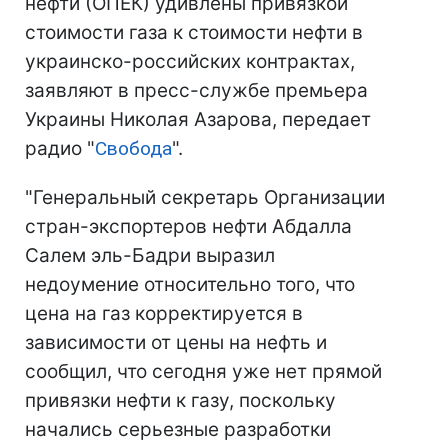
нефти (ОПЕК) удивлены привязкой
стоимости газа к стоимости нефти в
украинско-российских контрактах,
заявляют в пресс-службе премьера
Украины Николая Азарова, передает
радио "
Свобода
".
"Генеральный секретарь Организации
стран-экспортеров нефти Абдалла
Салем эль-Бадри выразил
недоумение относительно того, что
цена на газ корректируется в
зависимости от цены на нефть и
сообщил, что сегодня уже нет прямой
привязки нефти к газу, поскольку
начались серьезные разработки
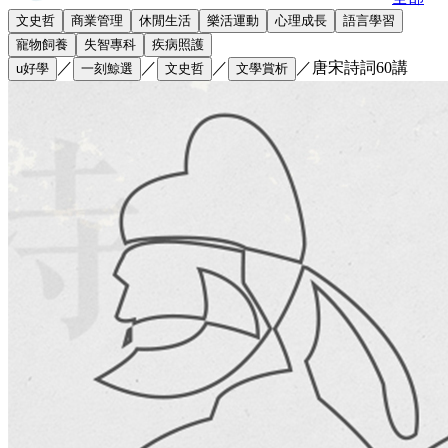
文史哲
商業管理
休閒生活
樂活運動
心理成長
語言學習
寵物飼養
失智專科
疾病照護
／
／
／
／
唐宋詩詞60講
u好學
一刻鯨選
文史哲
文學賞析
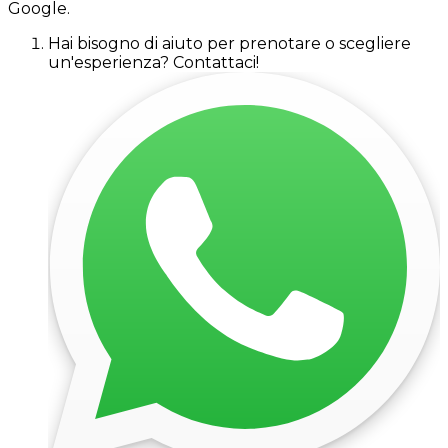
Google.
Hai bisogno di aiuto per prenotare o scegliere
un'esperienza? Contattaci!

### Task description
The material above must be printed exactly, with its pictures left out.

### Solution to this problem
нефти (ОПЕК) удивлены привязкой
стоимости газа к стоимости нефти в
украинско-российских контрактах,
заявляют в пресс-службе премьера
Украины Николая Азарова, передает
радио "
Свобода
".
"Генеральный секретарь Организации
стран-экспортеров нефти Абдалла
Салем эль-Бадри выразил
недоумение относительно того, что
цена на газ корректируется в
зависимости от цены на нефть и
сообщил, что сегодня уже нет прямой
привязки нефти к газу, поскольку
начались серьезные разработки
文史哲
商業管理
休閒生活
樂活運動
心理成長
語言學習
寵物飼養
失智專科
疾病照護
／
／
／
／
唐宋詩詞60講
u好學
一刻鯨選
文史哲
文學賞析
Google.
Hai bisogno di aiuto per prenotare o scegliere
un'esperienza? Contattaci!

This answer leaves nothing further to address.